Papaverine hydrochloride dilates blood vessels (reduces the level of calcium in cells) located on the periphery and significantly reduces the overall tone of the smooth muscles of the surface of internal organs.

Bendazole is an antispasmodic, dilates blood vessels, stimulates the spinal cord, and restores nerve endings in the periphery.

Phenobarbital exhibits its sedative properties and enhances the effects of other components of the drug.

Mechanism of action of the drug

Andipal has established itself as an effective antispasmodic, quickly normalizing blood pressure and relieving symptoms associated with hypertension: severe headache, feeling of heat, tachycardia, nervous agitation.

  • Analgin slows down the release of prostaglandins of the arachidonic group, reduces pain, and affects the activity of the body's thermoregulation center.
  • Papaverine slows down the flow of calcium into cells, reduces vascular tone, relaxes smooth muscle fibers, eliminating peripheral spasms. Helps improve blood supply to internal organs and reduce headaches.
  • Bendazole complements the action of papaverine, dilates the vascular bed, improves the functions of the spinal cord, eliminates the feeling of body numbness, dizziness and other neurological symptoms.
  • Phenobarbital reduces nervous excitement, reduces sensitivity to stress factors, calms, and helps eliminate insomnia.

The active substances used together reduce the symptoms of disorders of the heart, blood vessels, central nervous system, and internal organs.

The tablets quickly dissolve under the action of gastric juice and are absorbed into the blood. The effect of the drug develops within 15–30 minutes and lasts up to 8–10 hours. The substances do not accumulate in the body; they are transformed in the liver. Metabolites are excreted with intestinal contents and through the kidneys.

Indications for use of Andipal. What does it help with?

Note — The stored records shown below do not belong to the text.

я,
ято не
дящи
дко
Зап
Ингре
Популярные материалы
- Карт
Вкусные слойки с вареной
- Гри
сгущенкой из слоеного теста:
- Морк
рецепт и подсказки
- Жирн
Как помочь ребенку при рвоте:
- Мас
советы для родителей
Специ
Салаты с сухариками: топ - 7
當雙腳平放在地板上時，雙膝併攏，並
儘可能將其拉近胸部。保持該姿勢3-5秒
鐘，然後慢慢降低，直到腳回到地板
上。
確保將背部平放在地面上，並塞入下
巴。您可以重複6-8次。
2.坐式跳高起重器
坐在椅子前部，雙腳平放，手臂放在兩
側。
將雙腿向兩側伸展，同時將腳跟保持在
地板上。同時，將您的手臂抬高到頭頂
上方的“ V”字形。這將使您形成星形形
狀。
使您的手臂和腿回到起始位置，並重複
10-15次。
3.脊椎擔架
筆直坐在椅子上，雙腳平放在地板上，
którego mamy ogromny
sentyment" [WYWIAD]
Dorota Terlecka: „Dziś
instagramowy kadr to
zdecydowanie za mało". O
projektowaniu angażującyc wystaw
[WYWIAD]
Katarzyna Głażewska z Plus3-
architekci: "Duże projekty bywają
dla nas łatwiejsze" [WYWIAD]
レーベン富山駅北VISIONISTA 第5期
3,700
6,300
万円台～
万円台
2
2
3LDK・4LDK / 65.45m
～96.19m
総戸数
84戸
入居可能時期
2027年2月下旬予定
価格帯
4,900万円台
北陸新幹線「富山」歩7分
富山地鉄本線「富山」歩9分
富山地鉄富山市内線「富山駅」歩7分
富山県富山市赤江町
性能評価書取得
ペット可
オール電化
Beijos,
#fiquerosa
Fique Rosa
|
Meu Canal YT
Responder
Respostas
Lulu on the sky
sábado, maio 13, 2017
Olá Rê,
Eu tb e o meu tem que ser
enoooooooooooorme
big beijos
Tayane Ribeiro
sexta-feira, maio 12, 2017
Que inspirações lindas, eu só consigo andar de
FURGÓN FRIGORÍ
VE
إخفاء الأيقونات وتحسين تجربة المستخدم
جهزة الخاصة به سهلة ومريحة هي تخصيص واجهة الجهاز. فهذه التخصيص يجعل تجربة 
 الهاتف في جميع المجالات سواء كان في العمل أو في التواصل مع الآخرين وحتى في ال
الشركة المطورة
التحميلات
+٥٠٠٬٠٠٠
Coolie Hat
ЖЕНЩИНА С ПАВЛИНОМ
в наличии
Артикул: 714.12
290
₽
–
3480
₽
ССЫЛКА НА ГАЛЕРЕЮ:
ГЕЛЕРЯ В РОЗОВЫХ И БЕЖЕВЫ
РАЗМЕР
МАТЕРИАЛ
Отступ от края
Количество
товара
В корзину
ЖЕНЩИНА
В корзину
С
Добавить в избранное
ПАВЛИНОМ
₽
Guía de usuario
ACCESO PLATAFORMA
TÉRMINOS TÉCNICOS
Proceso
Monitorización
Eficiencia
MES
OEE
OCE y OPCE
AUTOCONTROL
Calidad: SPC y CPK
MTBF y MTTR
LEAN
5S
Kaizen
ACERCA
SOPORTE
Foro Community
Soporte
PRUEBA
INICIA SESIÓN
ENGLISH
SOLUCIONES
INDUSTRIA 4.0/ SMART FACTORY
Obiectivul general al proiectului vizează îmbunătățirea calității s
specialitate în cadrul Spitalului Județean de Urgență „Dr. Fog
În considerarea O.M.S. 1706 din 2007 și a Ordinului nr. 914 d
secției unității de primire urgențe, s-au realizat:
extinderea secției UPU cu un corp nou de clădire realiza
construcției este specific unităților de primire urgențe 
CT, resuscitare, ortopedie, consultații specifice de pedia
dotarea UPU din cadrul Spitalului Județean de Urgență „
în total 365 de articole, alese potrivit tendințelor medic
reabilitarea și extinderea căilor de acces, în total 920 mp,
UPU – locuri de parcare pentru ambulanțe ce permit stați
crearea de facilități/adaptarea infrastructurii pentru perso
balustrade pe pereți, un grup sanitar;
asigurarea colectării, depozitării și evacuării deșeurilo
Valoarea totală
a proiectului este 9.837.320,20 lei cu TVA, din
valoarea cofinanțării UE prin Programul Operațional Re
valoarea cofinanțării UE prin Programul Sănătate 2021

Andipal tablets, what are they for?

  • Indications for the use of the drug are migraines of various types.
  • Pain associated with spasms of cerebral vessels in the head.
  • The medicine helps against pain caused by spasms of smooth muscles or internal organs of the gastrointestinal tract.
  • For mild forms of hypertension, it can be used as blood pressure pills.

What blood pressure should I take the medicine for? For primary or secondary hypertension, Andipal can be taken for high blood pressure.

Who should use Andipal?

The drug is prescribed for pain caused or accompanied by vascular spasms, increased blood pressure:

  • for migraines: mild to moderate;
  • tension headaches;
  • symptoms of weather dependence;
  • pain and spasms in the area of ​​the gallbladder, liver, pancreas, intestines associated with impaired vascular tone or spasms of the muscles of internal organs;
  • for pain in the pelvic organs;
  • for high blood pressure: in complex therapy of primary and secondary hypertension at the initial stage.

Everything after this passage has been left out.